Closed luigallucci closed 3 months ago
this was my trial with seqtab obtained through normal pipeline and seqtabA with BigData pipe.
Moreover, I read the latest issues about the pooling method and the chimaera removal method...if I'm using dada2 in R (not Qiime), using pooling for my dataset, should I select a different method for chimaera removal, than consensus?
IF using dada(..., pool=TRUE)
THEN use removeBimeraDenovo(..., method="pooled")
.
IF using dada(..., pool="pseudo")
THEN use removeBimeraDenovo(..., method="consensus")
(the default).
IF using dada(..., pool=FALSE)
(the default) THEN use removeBimeraDenovo(..., method="consensus")
(the default).
Is it possible to use pool=TRUE in the big data pipeline reliably?
It isn't, because the big data workflow is processing each sample independently. To use pool=TRUE
, all samples have to be loaded into memory at once.
this was my trial with seqtab obtained through normal pipeline and seqtabA with BigData pipe.
These differences are small, and likely are related to low abundance/low confidence ASVs. That said, I'm not sure exactly why you would get a different result between the two. I would err on the side of the regular tutorial workflow, as that has been updated more recently.

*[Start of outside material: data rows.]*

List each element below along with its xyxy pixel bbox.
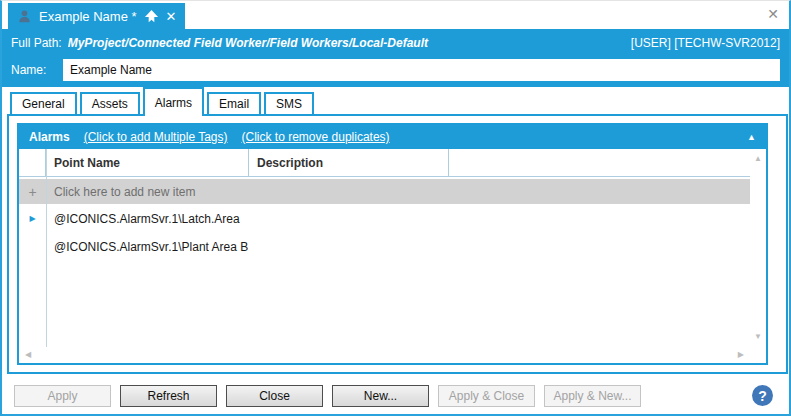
tab-assets[interactable]: Assets (80, 92, 140, 114)
document-tab-close-icon[interactable]: ✕ (166, 10, 177, 23)
page-tab-strip: General Assets Alarms Email SMS (10, 87, 317, 114)
grid-header-row: Point Name Description (19, 149, 750, 177)
column-header-filler (449, 149, 750, 176)
scroll-left-icon[interactable]: ◀ (25, 351, 31, 359)
workbench-form-window: Example Name * ✕ ✕ Full Path: MyProject/… (0, 0, 791, 416)
current-row-marker-icon: ▶ (19, 215, 46, 223)
apply-and-close-button: Apply & Close (438, 385, 535, 407)
close-button[interactable]: Close (226, 385, 323, 407)
vertical-scrollbar[interactable]: ▲ ▼ (750, 149, 766, 347)
plus-icon: + (19, 185, 46, 199)
column-header-description[interactable]: Description (249, 149, 449, 176)
scroll-down-icon[interactable]: ▼ (754, 333, 762, 341)
footer-button-bar: Apply Refresh Close New... Apply & Close… (2, 378, 789, 414)
row-selector-divider (46, 149, 47, 347)
tab-email[interactable]: Email (207, 92, 261, 114)
help-icon[interactable]: ? (752, 385, 773, 406)
table-row[interactable]: ▶ @ICONICS.AlarmSvr.1\Latch.Area (19, 206, 750, 232)
alarms-tab-page: Alarms (Click to add Multiple Tags) (Cli… (7, 114, 788, 374)
column-header-point-name[interactable]: Point Name (46, 149, 249, 176)
document-tab-strip: Example Name * ✕ ✕ (2, 1, 789, 29)
document-tab[interactable]: Example Name * ✕ (8, 3, 185, 29)
tab-alarms[interactable]: Alarms (143, 87, 204, 116)
grid-header-selector (19, 149, 46, 176)
promote-arrow-icon[interactable] (144, 9, 159, 24)
new-button[interactable]: New... (332, 385, 429, 407)
user-server-context: [USER] [TECHW-SVR2012] (631, 36, 780, 50)
apply-and-new-button: Apply & New... (544, 385, 641, 407)
horizontal-scrollbar[interactable]: ◀ ▶ (19, 347, 750, 363)
point-name-cell[interactable]: @ICONICS.AlarmSvr.1\Plant Area B.A (46, 240, 249, 254)
window-close-icon[interactable]: ✕ (767, 6, 779, 22)
collapse-arrow-icon[interactable]: ▲ (747, 133, 756, 142)
alarms-group-box: Alarms (Click to add Multiple Tags) (Cli… (17, 123, 768, 365)
scroll-up-icon[interactable]: ▲ (754, 155, 762, 163)
add-new-item-label: Click here to add new item (46, 185, 195, 199)
name-label: Name: (11, 63, 63, 77)
alarms-grid: Point Name Description + Click here to a… (19, 149, 750, 347)
remove-duplicates-link[interactable]: (Click to remove duplicates) (242, 130, 390, 144)
alarms-grid-body: Point Name Description + Click here to a… (19, 149, 766, 363)
alarms-group-title: Alarms (29, 130, 70, 144)
refresh-button[interactable]: Refresh (120, 385, 217, 407)
document-tab-title: Example Name * (39, 9, 137, 24)
scroll-right-icon[interactable]: ▶ (738, 351, 744, 359)
alarms-group-header: Alarms (Click to add Multiple Tags) (Cli… (19, 125, 766, 149)
name-row: Name: (2, 57, 789, 87)
person-icon (17, 9, 32, 24)
tab-sms[interactable]: SMS (264, 92, 314, 114)
form-header: Full Path: MyProject/Connected Field Wor… (2, 29, 789, 87)
apply-button: Apply (14, 385, 111, 407)
add-new-item-row[interactable]: + Click here to add new item (19, 179, 750, 204)
point-name-cell[interactable]: @ICONICS.AlarmSvr.1\Latch.Area (46, 212, 249, 226)
full-path-row: Full Path: MyProject/Connected Field Wor… (2, 29, 789, 57)
full-path-value: MyProject/Connected Field Worker/Field W… (68, 36, 621, 50)
name-input[interactable] (63, 59, 780, 81)
tab-general[interactable]: General (10, 92, 77, 114)
add-multiple-tags-link[interactable]: (Click to add Multiple Tags) (84, 130, 228, 144)
full-path-label: Full Path: (11, 36, 62, 50)
table-row[interactable]: @ICONICS.AlarmSvr.1\Plant Area B.A (19, 234, 750, 260)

Hi @benjjneb, thank you for the reply!
I was using the BigData one because is faster than the regular. As you can see the differences are not so big. Anyway, I will stick to the regular one, thank you :)
Hi @benjjneb,
I wondered if the two approaches used in big data and classic tutorials should lead to differences in data pooling outcomes. Is it possible to use
pool=TRUE
in the big data pipeline reliably? Could this lead to a less rich ASV output than the normal approach?Moreover, I read the latest issues about the pooling method and the chimaera removal method...if I'm using dada2 in R (not Qiime), using pooling for my dataset, should I select a different method for chimaera removal, than consensus?